Records from a collection
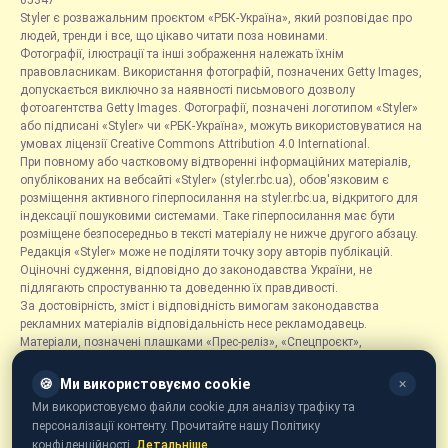
05347
Styler є розважальним проєктом «РБК-Україна», який розповідає про
людей, тренди і все, що цікаво читати поза новинами.
Фотографії, ілюстрації та інші зображення належать їхнім
правовласникам. Використання фотографій, позначених Getty Images,
допускається виключно за наявності письмового дозволу
фотоагентства Getty Images. Фотографії, позначені логотипом «Styler»
або підписані «Styler» чи «РБК-Україна», можуть використовуватися на
умовах ліцензії Creative Commons Attribution 4.0 International.
При повному або частковому відтворенні інформаційних матеріалів,
опублікованих на вебсайті «Styler» (styler.rbc.ua), обов'язковим є
розміщення активного гіперпосилання на styler.rbc.ua, відкритого для
індексації пошуковими системами. Таке гіперпосилання має бути
розміщене безпосередньо в тексті матеріалу не нижче другого абзацу.
Редакція «Styler» може не поділяти точку зору авторів публікацій.
Оціночні судження, відповідно до законодавства України, не
підлягають спростуванню та доведенню їх правдивості.
За достовірність, зміст і відповідність вимогам законодавства
рекламних матеріалів відповідальність несе рекламодавець.
Матеріали, позначені плашками «Прес-реліз», «Спецпроєкт»,
«Партнерський матеріал», «Promo», «Благодійність» та «Резонанс»,
розміщуються на правах реклами.
🍪
Ми використовуємо cookie
✕
Рубрика «Новини компаній» є інформаційним форматом, що містить
Ми використовуємо файли cookie для аналізу трафіку та
новини, повідомлення та оголошення, пов'язані з діяльністю
персоналізації контенту. Прочитайте нашу Політику
компаній, і ґрунтується на інформації, наданій відповідними
конфіденційності.
Детальніше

Work instruction:
Your task is to restate, word for word, each line from the one that includes "форматом, що містить" to the end of the records, with both ends included and nothing else.

Answer section:
Рубрика «Новини компаній» є інформаційним форматом, що містить
Ми використовуємо файли cookie для аналізу трафіку та
новини, повідомлення та оголошення, пов'язані з діяльністю
персоналізації контенту. Прочитайте нашу Політику
компаній, і ґрунтується на інформації, наданій відповідними
конфіденційності.
Детальніше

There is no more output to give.